### REQUIREMENT
Copy every line of the entries that has the string "investment" in it.

────────────────

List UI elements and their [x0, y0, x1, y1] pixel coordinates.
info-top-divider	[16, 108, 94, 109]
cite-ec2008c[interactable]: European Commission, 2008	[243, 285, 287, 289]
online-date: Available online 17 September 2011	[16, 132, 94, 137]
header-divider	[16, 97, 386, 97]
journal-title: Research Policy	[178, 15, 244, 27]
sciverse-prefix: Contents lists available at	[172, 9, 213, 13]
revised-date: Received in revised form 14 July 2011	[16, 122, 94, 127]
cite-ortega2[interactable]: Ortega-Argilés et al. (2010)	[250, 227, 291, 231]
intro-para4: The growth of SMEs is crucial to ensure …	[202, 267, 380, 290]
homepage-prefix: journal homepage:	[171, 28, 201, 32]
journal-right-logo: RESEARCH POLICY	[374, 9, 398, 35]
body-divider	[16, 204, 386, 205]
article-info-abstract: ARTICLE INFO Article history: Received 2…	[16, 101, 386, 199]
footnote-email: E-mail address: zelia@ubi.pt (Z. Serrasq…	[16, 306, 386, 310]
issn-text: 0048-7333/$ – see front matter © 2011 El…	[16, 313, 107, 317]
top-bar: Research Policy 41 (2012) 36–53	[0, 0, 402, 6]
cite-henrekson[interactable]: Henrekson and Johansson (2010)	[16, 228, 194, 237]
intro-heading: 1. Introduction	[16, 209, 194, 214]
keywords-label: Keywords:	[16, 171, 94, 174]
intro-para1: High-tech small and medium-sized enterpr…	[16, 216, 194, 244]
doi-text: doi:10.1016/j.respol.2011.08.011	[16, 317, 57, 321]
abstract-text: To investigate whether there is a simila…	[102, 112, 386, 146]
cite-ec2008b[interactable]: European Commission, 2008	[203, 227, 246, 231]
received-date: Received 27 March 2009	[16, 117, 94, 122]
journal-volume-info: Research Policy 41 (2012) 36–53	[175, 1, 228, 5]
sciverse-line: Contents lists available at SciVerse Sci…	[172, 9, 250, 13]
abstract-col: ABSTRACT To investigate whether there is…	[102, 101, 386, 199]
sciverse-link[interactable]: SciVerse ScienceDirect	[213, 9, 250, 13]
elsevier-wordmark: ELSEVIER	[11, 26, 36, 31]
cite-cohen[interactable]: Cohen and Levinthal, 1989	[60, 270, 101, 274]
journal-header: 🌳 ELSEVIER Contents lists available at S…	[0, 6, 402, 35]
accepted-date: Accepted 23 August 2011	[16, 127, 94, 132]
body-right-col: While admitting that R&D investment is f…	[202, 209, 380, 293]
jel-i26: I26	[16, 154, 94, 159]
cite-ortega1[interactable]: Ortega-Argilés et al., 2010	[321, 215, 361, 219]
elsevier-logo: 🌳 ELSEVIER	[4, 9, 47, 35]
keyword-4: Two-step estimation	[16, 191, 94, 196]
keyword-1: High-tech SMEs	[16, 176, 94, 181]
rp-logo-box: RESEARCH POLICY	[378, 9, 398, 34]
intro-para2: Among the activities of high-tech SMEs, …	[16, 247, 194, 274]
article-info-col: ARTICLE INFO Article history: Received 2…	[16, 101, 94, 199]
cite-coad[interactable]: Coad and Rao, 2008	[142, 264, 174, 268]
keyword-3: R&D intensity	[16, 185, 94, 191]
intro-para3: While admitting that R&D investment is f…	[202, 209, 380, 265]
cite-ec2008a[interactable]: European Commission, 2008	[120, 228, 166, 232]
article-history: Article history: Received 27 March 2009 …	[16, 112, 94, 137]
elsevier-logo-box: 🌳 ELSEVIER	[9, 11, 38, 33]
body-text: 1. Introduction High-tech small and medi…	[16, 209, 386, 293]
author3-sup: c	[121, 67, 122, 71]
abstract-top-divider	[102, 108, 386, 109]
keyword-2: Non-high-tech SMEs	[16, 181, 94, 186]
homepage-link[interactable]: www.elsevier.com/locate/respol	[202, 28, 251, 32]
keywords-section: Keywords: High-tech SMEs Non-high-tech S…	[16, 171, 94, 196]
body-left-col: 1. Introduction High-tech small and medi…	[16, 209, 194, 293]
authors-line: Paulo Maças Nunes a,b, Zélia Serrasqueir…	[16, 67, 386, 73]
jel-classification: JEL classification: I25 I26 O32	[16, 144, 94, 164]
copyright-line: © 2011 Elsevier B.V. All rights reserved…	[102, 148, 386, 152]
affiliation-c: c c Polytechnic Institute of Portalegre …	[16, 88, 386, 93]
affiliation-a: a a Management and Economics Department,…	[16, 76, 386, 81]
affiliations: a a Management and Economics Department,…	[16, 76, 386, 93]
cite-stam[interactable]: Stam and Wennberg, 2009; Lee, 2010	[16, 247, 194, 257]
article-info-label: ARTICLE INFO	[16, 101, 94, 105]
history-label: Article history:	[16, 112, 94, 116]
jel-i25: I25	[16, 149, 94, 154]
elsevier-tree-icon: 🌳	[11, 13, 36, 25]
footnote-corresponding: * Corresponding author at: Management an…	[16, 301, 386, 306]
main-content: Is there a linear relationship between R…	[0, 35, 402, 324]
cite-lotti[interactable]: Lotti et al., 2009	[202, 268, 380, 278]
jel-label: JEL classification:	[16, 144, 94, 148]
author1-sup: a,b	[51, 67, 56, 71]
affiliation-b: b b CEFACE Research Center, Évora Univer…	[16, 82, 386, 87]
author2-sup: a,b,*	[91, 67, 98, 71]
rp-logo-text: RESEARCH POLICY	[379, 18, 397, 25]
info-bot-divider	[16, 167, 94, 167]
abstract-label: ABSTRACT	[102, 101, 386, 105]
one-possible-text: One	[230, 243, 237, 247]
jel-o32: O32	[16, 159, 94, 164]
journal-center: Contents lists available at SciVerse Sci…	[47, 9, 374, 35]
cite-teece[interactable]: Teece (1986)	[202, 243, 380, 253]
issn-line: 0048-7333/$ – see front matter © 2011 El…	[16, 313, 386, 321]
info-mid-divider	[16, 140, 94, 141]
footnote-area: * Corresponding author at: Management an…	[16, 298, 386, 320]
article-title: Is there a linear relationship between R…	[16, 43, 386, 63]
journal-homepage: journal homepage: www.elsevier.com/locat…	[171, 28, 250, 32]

────────────────

### WRITTEN REPLY
body-right-col: While admitting that R&D investment is f…	[202, 209, 380, 293]
intro-para3: While admitting that R&D investment is f…	[202, 209, 380, 265]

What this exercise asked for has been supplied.